In the spring of 2013, Pouvoir Magique co-founded the "Mawimbi" collective, a project designed to unite African musical heritage with contemporary soundscapes, and released two EPs. Within days of launching their label Musiques de Sphères, the duo's studio was burglarized and a hard drive with six years of painstakingly curated material had vanished. After tracking down demos they shared with friends before their final stages of completion, Clément and Bertrand reconstructed an album of 12 tracks.

Unfinished though they might be, each song is a marvelous thing to behold.
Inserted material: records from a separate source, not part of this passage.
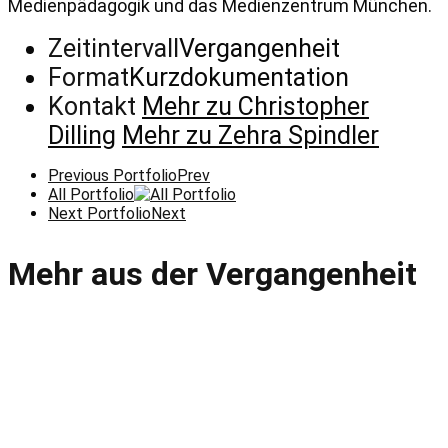
Medienpädagogik und das Medienzentrum München.
Zeitintervall
Vergangenheit
Format
Kurzdokumentation
Kontakt
Mehr zu Christopher
Dilling
Mehr zu Zehra Spindler
Previous Portfolio
Prev
All Portfolio
Next Portfolio
Next
Mehr aus der Vergangenheit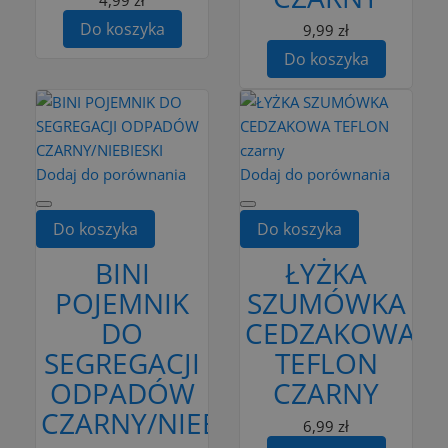
Do koszyka
9,99 zł
Do koszyka
Dodaj do porównania
Dodaj do porównania
Do koszyka
Do koszyka
BINI
ŁYŻKA
POJEMNIK
SZUMÓWKA
DO
CEDZAKOWA
SEGREGACJI
TEFLON
ODPADÓW
CZARNY
CZARNY/NIEBIESKI
6,99 zł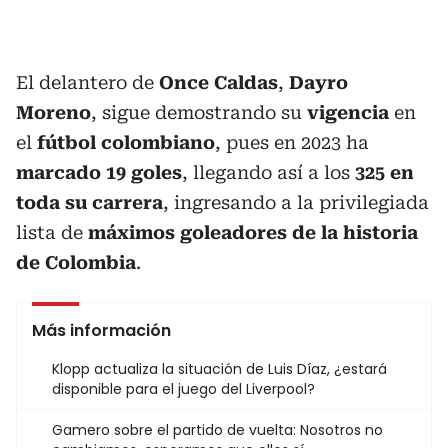
El delantero de
Once Caldas
,
Dayro
Moreno
, sigue demostrando su
vigencia
en
el
fútbol colombiano
, pues en 2023 ha
marcado 19 goles
, llegando así a los
325 en
toda su carrera
, ingresando a la privilegiada
lista de
máximos goleadores de la historia
de Colombia
.
Más información
Klopp actualiza la situación de Luis Díaz, ¿estará
disponible para el juego del Liverpool?
Gamero sobre el partido de vuelta: Nosotros no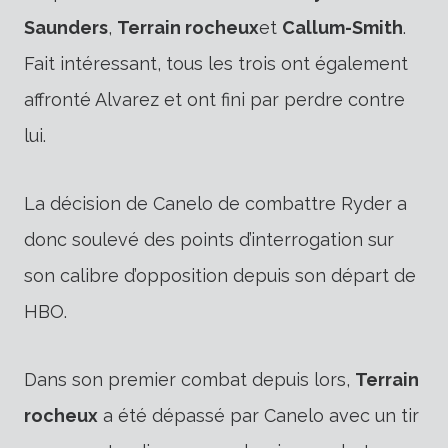
Saunders
,
Terrain rocheux
et
Callum-Smith
.
Fait intéressant, tous les trois ont également
affronté Alvarez et ont fini par perdre contre
lui.
La décision de Canelo de combattre Ryder a
donc soulevé des points d’interrogation sur
son calibre d’opposition depuis son départ de
HBO.
Dans son premier combat depuis lors,
Terrain
rocheux
a été dépassé par Canelo avec un tir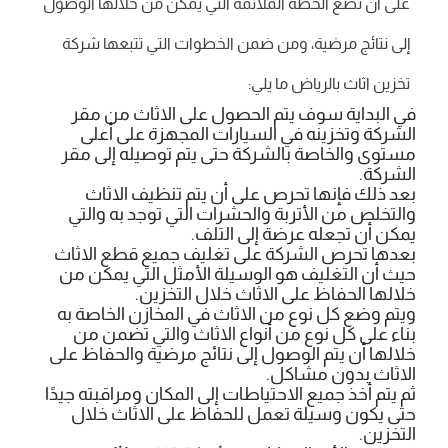
على أن تضع الخطة الملائمة التي يمكن من خلالها الوصول
إلى نتائج مرضية، ومن ضمن الخطوات التي تتبعها شركة
تخزين اثاث بالرياض ما يلي:
في البداية سوف يتم الحصول على الاثاث من مقر
الشركة وتخزينه في السيارات المجهزة على أعلى
مستوى والخاصة بالشركة حتى يتم توصيله إلى مقر
الشركة.
بعد ذلك فإنها تحرص على أن يتم تنظيف الاثاث
والتخلص من الأتربة والحشرات التي توجد به والتي
يمكن أن تجعله عرضة إلى التلف.
بعدها تحرص الشركة على تغليف جميع قطع الاثاث
حيث أن التغليف هو الوسيلة الأمثل التي يمكن من
خلالها الحفاظ على الاثاث خلال التخزين.
ويتم وضع كل نوع من الاثاث في المخازن الخاصة به
بناء على كل نوع من أنواع الاثاث والتي تضمن من
خلالها أن يتم الوصول إلى نتائج مرضية والحفاظ على
الاثاث بدون مشاكل.
ثم يتم أخذ جميع الاحتياطات إلى المكان ومراقبته جيدًا
حتى يكون وسيلة تعمل للحفاظ على الاثاث خلال
التخزين.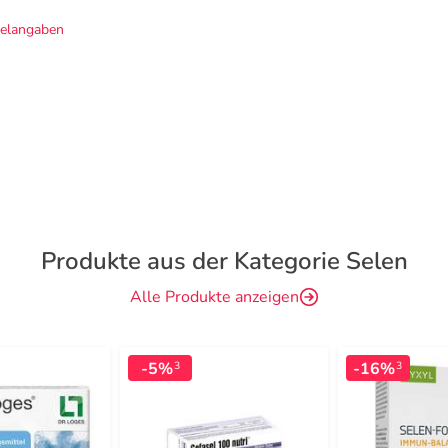
telangaben
Produkte aus der Kategorie Selen
Alle Produkte anzeigen
-5%
-16%
3
3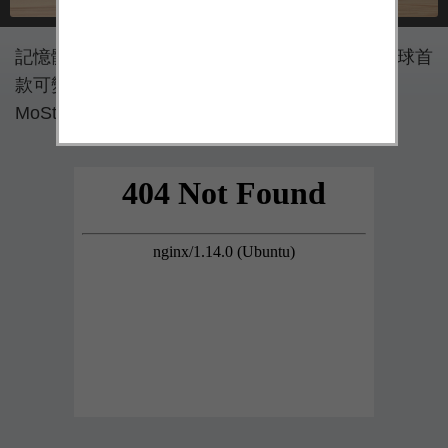
記憶體品牌廠商十銓（TeamGroup）宣布推出全球首
款可變形為手機支架的 iPhone 專用隨身碟
MoStash。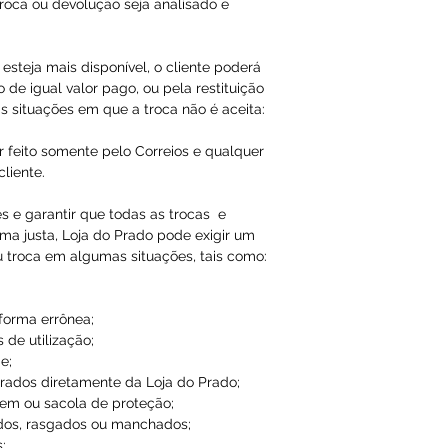
roca ou devolução seja analisado e
esteja mais disponível, o cliente poderá
 de igual valor pago, ou pela restituição
s situações em que a troca não é aceita:
r feito somente pelo Correios e qualquer
liente.
es e garantir que todas as trocas e
ma justa, Loja do Prado pode exigir um
u troca em algumas situações, tais como:
 forma errônea;
 de utilização;
e;
ados diretamente da Loja do Prado;
em ou sacola de proteção;
dos, rasgados ou manchados;
;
Their stunning 2016 single "Eclipse," with its cinematic video, might have been one of the most immediate songs on the record, but it's the pulsing "Chalawan," with its guttural howls, fluttering flute-like passages, and driving, hypnotic beats that truly mesmerizes.

6. Purple Disco Machine - “Body Funk” & “Devil In Me” (TIE)

Whenever a bevy of guest artists appears on a debut record, it's often best to approach the project with caution. 85% of the time, the collaborative partners either overshadow the proceedings or detract from the vision of the musician whose name is emblazoned across the top of the LP. There are, however, pleasant exceptions to the rule and Tino Piontek's Soulmatic is one of the year's most delightfully cohesive offerings. The Dresden-born Deep Funk innovator, aka Purple Disco Machine, has risen to international status since 2009, releasing one spectacular track and remix after another. It should go without saying that this long-awaited collection, featuring everyone from Kool Keith to Faithless and Boris D'lugosch, is ripe with memorable highlights.

The saucy, soaring "Mistress" shines a spotlight on the stellar pipes of "UK soul hurricane" Hannah Williams. While it might be a crowning moment within the set, its the strutting discofied "Body Funk", and the album's first single, "Devil In Me", that linger long after the record has stopped spinning. The former track with its camptastic fusion of '80s Sylvester gone 1940s military march, and the latter anthem, a soulful stunner that samples the 1968 Stax hit "Private Number", and features the vocal talents of Duane Harden and Joe Killington, feels like an unearthed classic. Without a doubt, the German DJ's debut is one of the best dance records of the year.